Each line from the one with "Directly queries Amazon RDS and" through the last line of the records must be output exactly, both ends included.
****
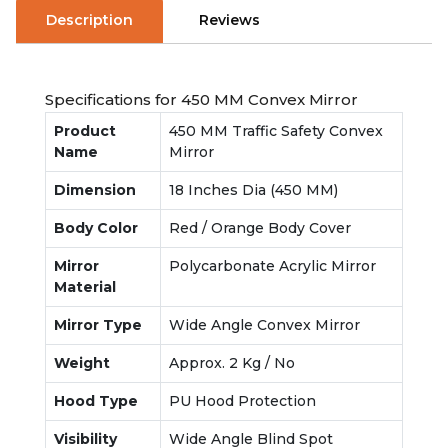
Description
Reviews
Specifications for 450 MM Convex Mirror
Product
450 MM Traffic Safety Convex
Name
Mirror
Dimension
18 Inches Dia (450 MM)
Body Color
Red / Orange Body Cover
Mirror
Polycarbonate Acrylic Mirror
Material
Mirror Type
Wide Angle Convex Mirror
Weight
Approx. 2 Kg / No
Hood Type
PU Hood Protection
Visibility
Wide Angle Blind Spot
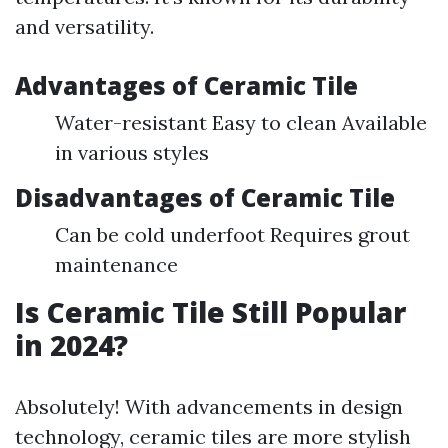
and versatility.
Advantages of Ceramic Tile
Water-resistant Easy to clean Available
in various styles
Disadvantages of Ceramic Tile
Can be cold underfoot Requires grout
maintenance
Is Ceramic Tile Still Popular
in 2024?
Absolutely! With advancements in design
technology, ceramic tiles are more stylish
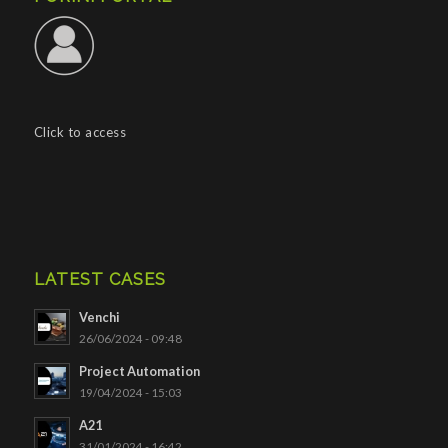
Click to access
LATEST CASES
Venchi
26/06/2024 - 09:48
Project Automation
19/04/2024 - 15:03
A21
31/01/2024 - 16:42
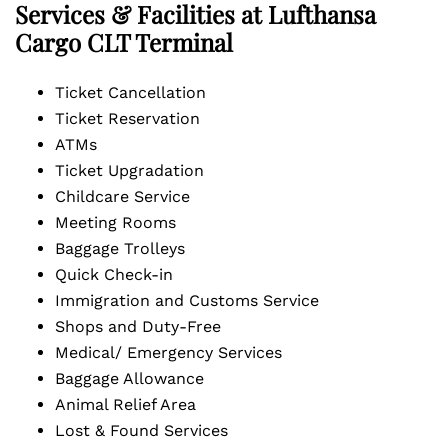
Services & Facilities at Lufthansa
Cargo CLT Terminal
Ticket Cancellation
Ticket Reservation
ATMs
Ticket Upgradation
Childcare Service
Meeting Rooms
Baggage Trolleys
Quick Check-in
Immigration and Customs Service
Shops and Duty-Free
Medical/ Emergency Services
Baggage Allowance
Animal Relief Area
Lost & Found Services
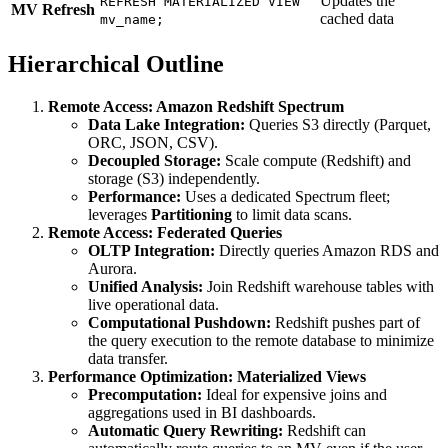
Updates the
REFRESH MATERIALIZED VIEW
MV Refresh
cached data
mv_name;
Hierarchical Outline
Remote Access: Amazon Redshift Spectrum
Data Lake Integration:
Queries S3 directly (Parquet,
ORC, JSON, CSV).
Decoupled Storage:
Scale compute (Redshift) and
storage (S3) independently.
Performance:
Uses a dedicated Spectrum fleet;
leverages
Partitioning
to limit data scans.
Remote Access: Federated Queries
OLTP Integration:
Directly queries Amazon RDS and
Aurora.
Unified Analysis:
Join Redshift warehouse tables with
live operational data.
Computational Pushdown:
Redshift pushes part of
the query execution to the remote database to minimize
data transfer.
Performance Optimization: Materialized Views
Precomputation:
Ideal for expensive joins and
aggregations used in BI dashboards.
Automatic Query Rewriting:
Redshift can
****
Output for this exercise ->
Directly queries Amazon RDS and
Aurora.
Unified Analysis:
Join Redshift warehouse tables with
live operational data.
Computational Pushdown:
Redshift pushes part of
the query execution to the remote database to minimize
data transfer.
Performance Optimization: Materialized Views
Precomputation:
Ideal for expensive joins and
aggregations used in BI dashboards.
Automatic Query Rewriting:
Redshift can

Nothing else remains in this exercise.